6.
She wasn’t a bad person; nobody who abuses children should be labeled as ‘bad.’ They don’t get to be fucked up all by themselves. Abuse has happened to them and so it is the language that they know. Did my grandfather drag my mother from her bed and make her scrub the kitchen floors? You betcha. Life was a bitch and anyone who ever got a midnight belt whipping could tell you that. She was always an unwell woman. It simply took time and an incident to put her over the line. In this case it was provided by her kid. That would be me.
My stepmother Agnes was a particular person when it came to order and cleanliness. It must have come from her family, a brood of nine Minnesotans. She lived in fear of her father and in anger at her mother and transferred both of those feelings to the world. She feared chaos and dirt made her angry. The combination would drive her into unmeasured fields of the mind.
It’s fitting that I provided the incident that put her into the arms of the Shrink. That I, agent of retribution and revenge, possessor of knowledge so simple yet so awesome, might be the one who would both open and close the Gestalt.
It was a Sunday afternoon in the summer of 1976. I was nine. A friend of my father’s had come over and brought the kids, a boy and a girl, both younger than me. My mother had meticulously cleaned the house before the guests arrived, scrubbing spotless bathtubs, polishing the dark brown linoleum floor. The occasion was a success, or so we kids thought. We played a mindless game of chase, tearing through the house and the yard until we were breathless. My father and his friend grilled dogs and burgers, drank beer, admired my father’s lush vegetable garden. It was one of those ‘weekends were made for Michelob times.’
The guests finally left with promises to host the next party. I went inside to take my bath. As I passed through the living room I noticed that we kids had scuffed up the floor pretty bad with our sneakers. Those scuffmarks would come up but it took time and elbow grease and I knew that job had my name all over it. As I drew my bath and got in the tub, I wondered if Agnes (I always called her Agnes) would be angry.
Yes. Yes, she was angry. The scuffs equaled dirt and dirt made her angry. The means by which the scuffs were on the floor (kids tearing through the house) equaled chaos. That made her afraid. The two combined into one sustained action which was this: as I shampooed my sweaty head she burst into the bathroom and grabbed a handful of my hair. Then she hit me and screamed at me until my father came in the bathroom and pulled her away.

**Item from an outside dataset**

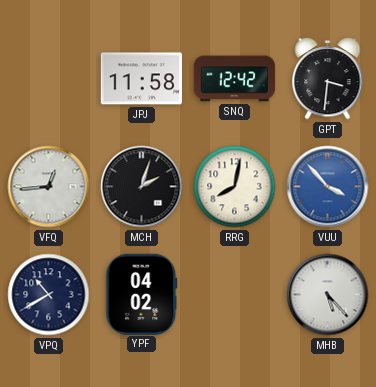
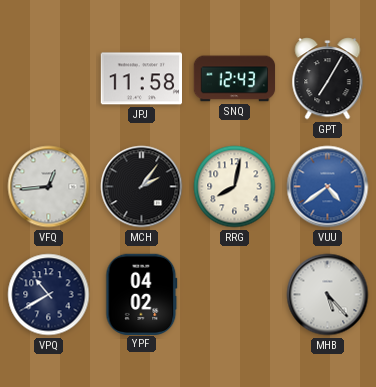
SNQ: 12:42 -> 12:43
GPT: 3:31 -> 7:05
MCH: 2:03 -> 2:06
VUU: 3:53 -> 4:39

The next day was her first visit to the Shrink. It was at my father’s insistence and she was quite pissed, though she had cried and begged me to forgive her. We wanted her to be happy. We got to see it in glimpses and we loved her at those moments when she was singing off key. I saw how it made my father feel when they were good with each other. Who wouldn’t want that for their folks? So yes, please start seeing a Shrink.
“It will be good for us,” my father said.